▸ WORK ORDER:
Bring together all lines from the listing below that contain the string "CANZONIERE".

▸ AVAILABLE RECORDS:
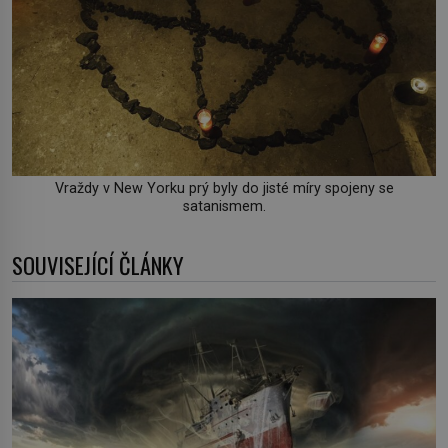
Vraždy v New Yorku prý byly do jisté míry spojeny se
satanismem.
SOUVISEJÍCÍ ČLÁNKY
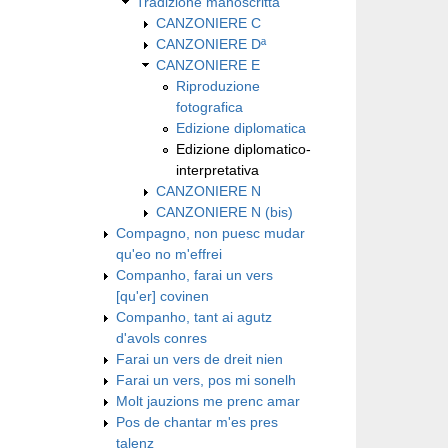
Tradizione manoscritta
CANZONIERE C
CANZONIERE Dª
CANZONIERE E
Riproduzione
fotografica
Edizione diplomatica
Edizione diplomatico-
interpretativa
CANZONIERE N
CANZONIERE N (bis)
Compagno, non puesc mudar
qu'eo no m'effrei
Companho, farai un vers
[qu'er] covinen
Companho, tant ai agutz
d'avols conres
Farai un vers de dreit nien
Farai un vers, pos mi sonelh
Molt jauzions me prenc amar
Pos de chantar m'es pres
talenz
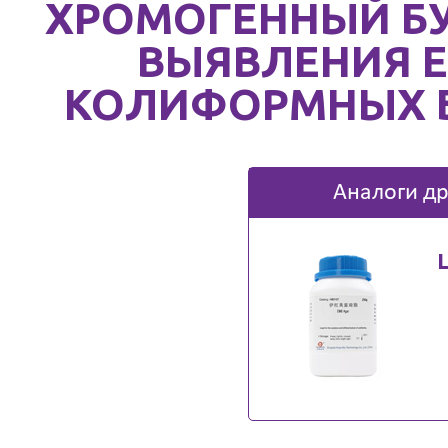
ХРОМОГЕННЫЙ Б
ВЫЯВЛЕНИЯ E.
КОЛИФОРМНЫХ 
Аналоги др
--
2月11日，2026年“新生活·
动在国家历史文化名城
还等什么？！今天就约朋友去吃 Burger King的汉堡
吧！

▸ ANSWER FOR THIS EXERCISE:
CANZONIERE C
CANZONIERE Dª
CANZONIERE E
CANZONIERE N
CANZONIERE N (bis)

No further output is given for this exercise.